125 lines (97 loc) · 3.69 KB

pickle: bytes <-> object

如果是通用的传输格式 json/yaml/protobuf 呢,想把一个 json 序列化成"强类型"的 class/object 而不是一个 dict

dataclass

import dataclasses
import json
@dataclasses.dataclass
class User: id: int
user: User = json.loads(b'{"id":1}', object_hook=lambda x: User(**x))
print(user)
print(json.dumps(dataclasses.asdict(user)))
# User(id=1)
# {"id": 1}

dataclass 对于像 namedtuple 一样简单的单层的 json 反序列化和序列化达到预期效果

但是不能用于多层嵌套的 json

namedtuple/TypedDict?

pycharm/pylance 都无法识别这两动态创建的类,没有自动补全等提示,对开发极不友好

marshmallow

marshmallow 是个第三方库序列化框架,可以作为致命 ORM 库 SQLAlchemy 的序列化反序列化格式

from marshmallow import Schema, fields
import json

class CamelCaseSchema(Schema):
    def on_bind_field(self, field_name, field_obj):
        def camelcase(s):
            parts = iter(s.split("_"))
            return next(parts) + "".join(i.title() for i in parts)
        field_obj.data_key = camelcase(field_obj.data_key or field_name)
class Job(Schema):
    id = fields.Integer()
class User(CamelCaseSchema):
    user_jobs = fields.List(fields.Nested(Job()))

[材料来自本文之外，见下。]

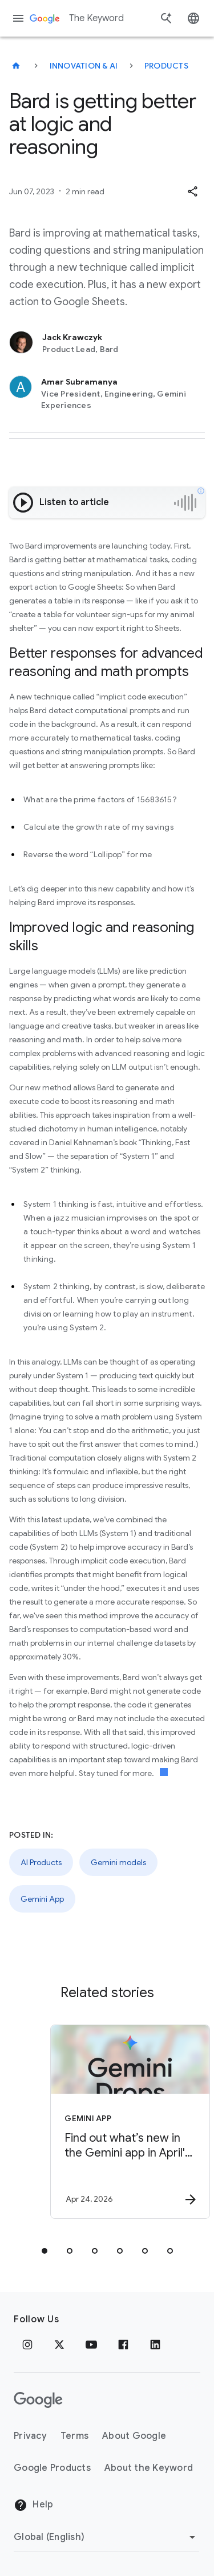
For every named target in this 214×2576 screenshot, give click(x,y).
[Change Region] (106, 2537)
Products (166, 66)
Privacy (30, 2436)
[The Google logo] (38, 2400)
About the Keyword (148, 2468)
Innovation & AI (84, 66)
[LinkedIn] (155, 2344)
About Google (134, 2436)
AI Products (41, 1862)
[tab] (44, 2250)
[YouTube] (91, 2344)
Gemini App (42, 1899)
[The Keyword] (16, 65)
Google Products (52, 2468)
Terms (74, 2436)
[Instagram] (27, 2344)
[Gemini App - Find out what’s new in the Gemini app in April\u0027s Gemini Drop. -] (127, 2121)
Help (33, 2505)
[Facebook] (123, 2344)
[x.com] (59, 2344)
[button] (192, 191)
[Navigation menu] (18, 18)
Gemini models (118, 1862)
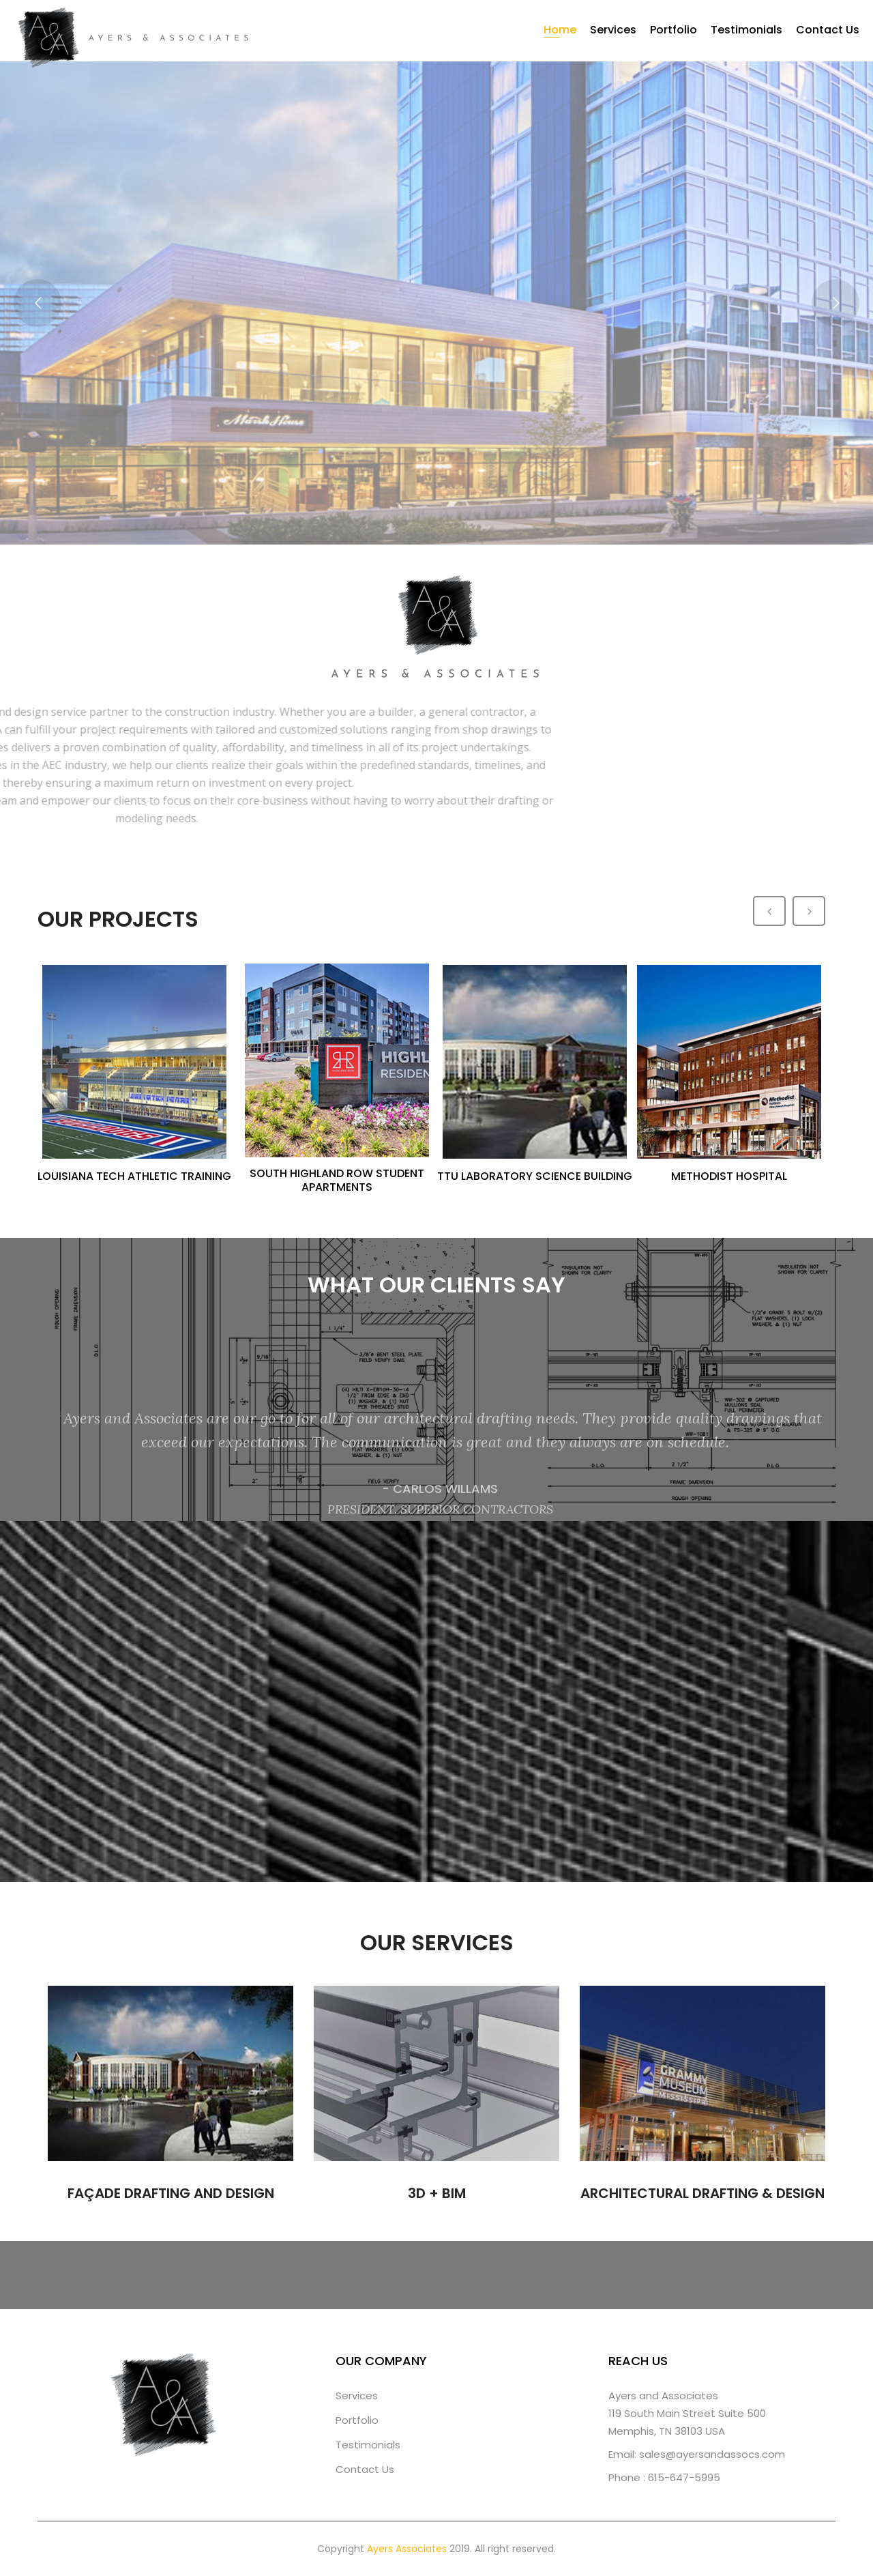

loaded = User().load(json.loads(b'{"userJobs":[{"id":1}]}'))
print(type(loaded), loaded)
# <class 'dict'> {'user_jobs': [{'id': 1}]}
dumped = User().dump(loaded)
print(dumped)
# {'userJobs': [{'id': 1}]}

默认是 serde(deny_unknown_fields)

如果想忽略多余字段,则需要加一个内部类,例如

@dataclass
class Graph:
    nodes: List[Node]
    edges: List[Edge]
    class Meta:
        unknown = marshmallow.EXCLUDE

虽然支持 serde(rename_all) 但输入是 dict 反序列化的结果还是dict 只能作为一个 Validation 检查 json 有没有缺字段

marshmallow_dataclass

import json
from marshmallow_dataclass import dataclass
from typing import List
@dataclass
class Job:
    id: int
@dataclass
class User:
    userJobs: List[Job]
    class Meta: unknown = "exclude"

loaded: User = User.Schema().load(json.loads('{"userJobs":[{"id":1}], "unknownField":1}'))
print(type(User), loaded)
print(User.Schema().dump(loaded))
# <class 'type'> User(userJobs=[Job(id=1)])
# {'userJobs': [{'id': 1}]}

marshmallow_dataclass 好处是用 typehint 格式很简短可读性强

例如前者要 id = fields.Integer() 的字段定义,后者写成 id: int 即可

但要如何像 marshmallow 那样支持 serde(rename_all="CamelCase") 序列化后自动重命名 snake_case 为驼峰?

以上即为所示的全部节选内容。